Nel corso del 2026 verranno realizzate 80 iniziative, suddivise tra attività sportive, formative, culturali e manifestazioni pubbliche, organizzate anche in collaborazione con le società sportive affiliate, gli enti locali, le scuole e i partner.
Ogni evento sarà un’opportunità per valorizzare la storia del Comitato, i suoi protagonisti e le sue protagoniste, ma anche per rilanciare le nuove sfide dell’associazionismo sportivo, mettendo sempre la persona al centro.
Il filo conduttore sarà lo sport come strumento di crescita integrale, benessere e cura, promotore di pace, inclusione e giustizia sociale, salute pubblica, cooperazione e cittadinanza attiva.
«Celebrare gli 80 anni del nostro Comitato – spiega la Presidente Emanuela Maria Carta – significa riconoscere il valore di un cammino condiviso che attraversa generazioni, territori e storie diverse, unite dallo stesso linguaggio: quello dello sport come strumento educativo, sociale e civile.
Con questo anniversario vogliamo restituire alla comunità ciò che il CSI ha costruito in questi decenni insieme a società sportive, scuole, parrocchie, volontari e famiglie.
Il progetto “80 eventi per 80 anni” è pensato per rendere visibile un percorso che continua nel tempo, mettendo sempre al centro la persona nella sua interezza: corpo, mente, cuore e spirito.

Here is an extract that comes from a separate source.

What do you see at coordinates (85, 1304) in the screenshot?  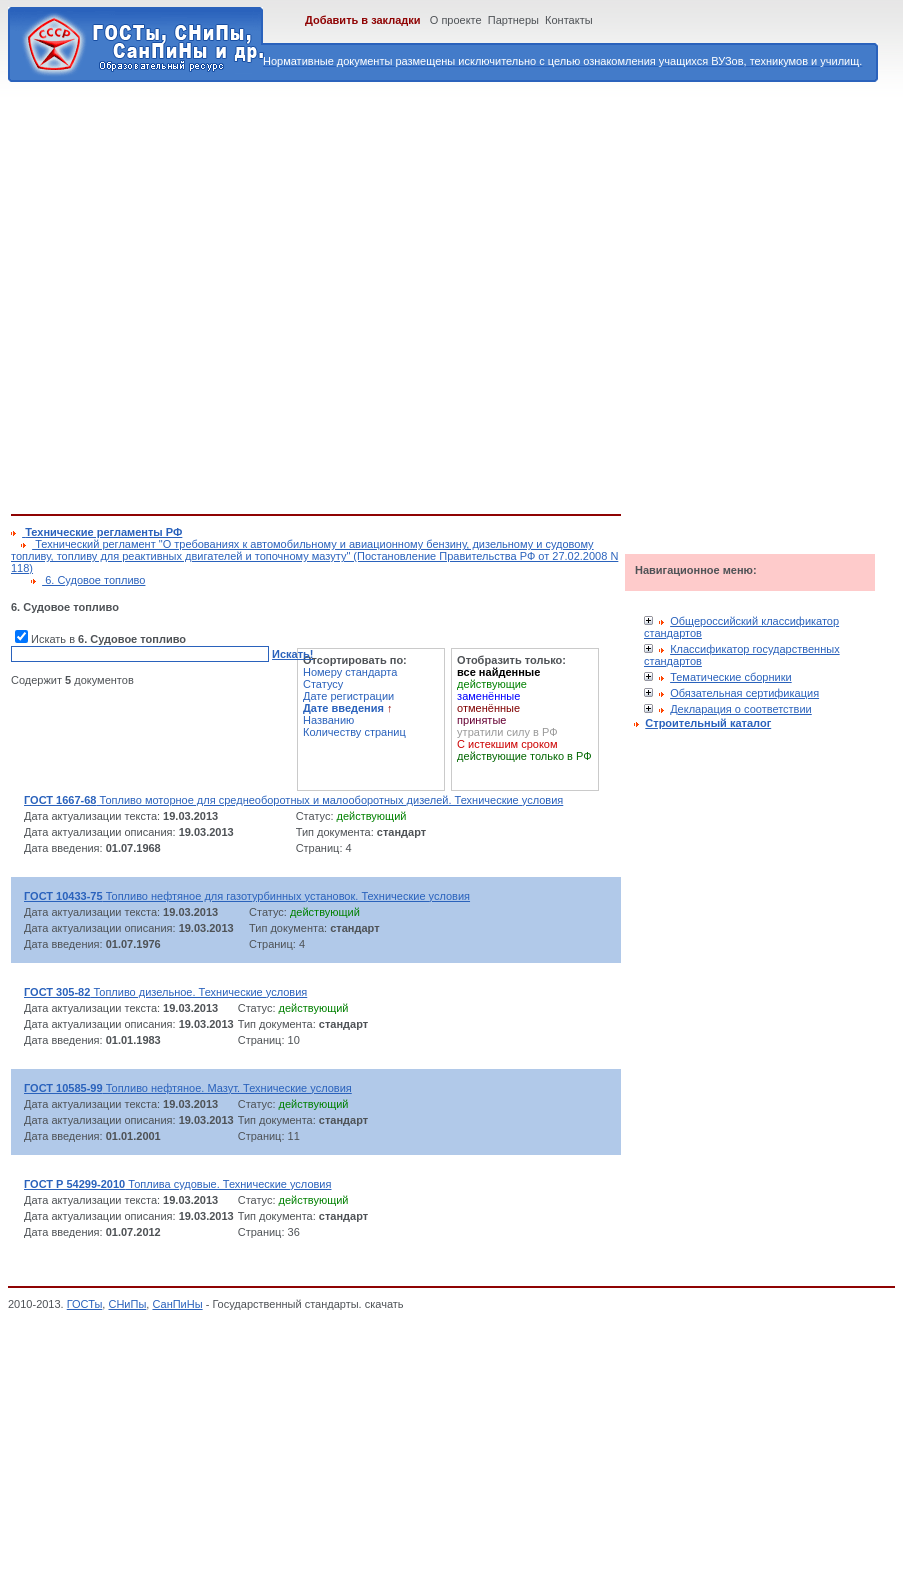 I see `ГОСТы` at bounding box center [85, 1304].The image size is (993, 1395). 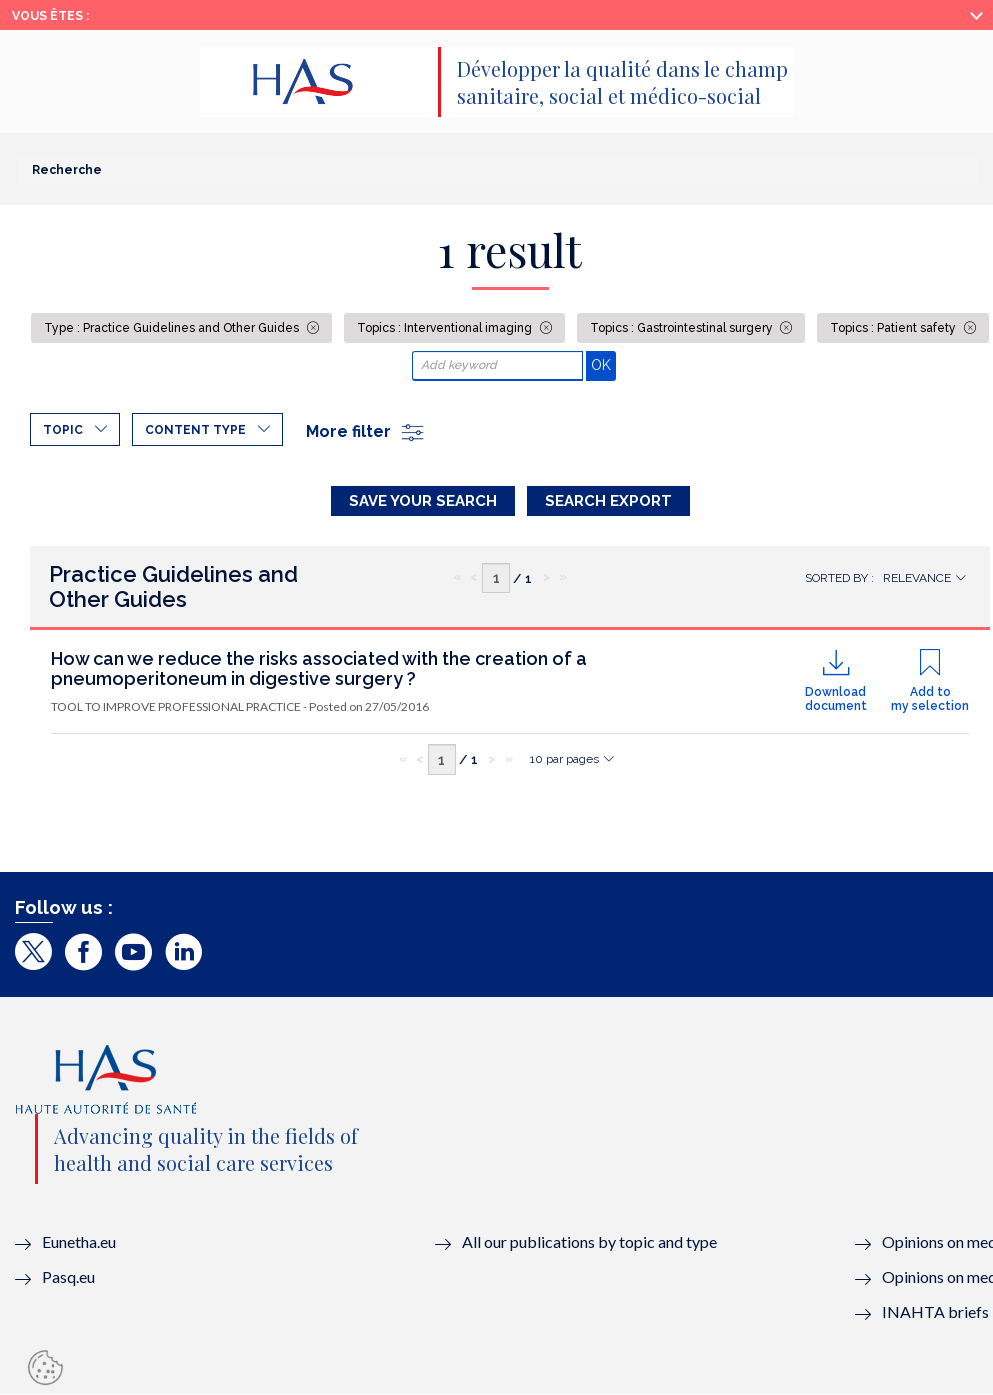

Ogni iniziativa nasce da un lavoro condiviso e lascia un’eredità educativa e sociale sul territorio, coinvolgendo in modo attivo le nuove generazioni.
Il CSI di Modena guarda al futuro con responsabilità e fiducia, consapevole che lo sport può e deve essere uno spazio di inclusione, partecipazione, crescita e cittadinanza attiva. Gli 80 anni che celebriamo oggi sono il punto di forza da cui ripartire per le sfide di domani.
I quattro grandi eventi del palinsesto interpreteranno simbolicamente i quattro elementi dell’essere umano: la Run4Care per il corpo, Sport: parità e protagonismo delle donne per la mente, il Villaggio dello Sport per il cuore e l’Hackathon per lo spirito. All’interno di questo programma saranno inseriti anche eventi organizzati direttamente da alcune delle società sportive nostre affiliate, perché il CSI da sempre sostiene e accompagna i propri associati nell’importante ruolo di presidio sociale prima ancora che sportivo. Un grande ringraziamento va a chi ha permesso al nostro Comitato di raggiungere 80 anni di storia e ai tanti partner che scelgono di sostenere gli appuntamenti di un 2026 che sarà davvero memorabile».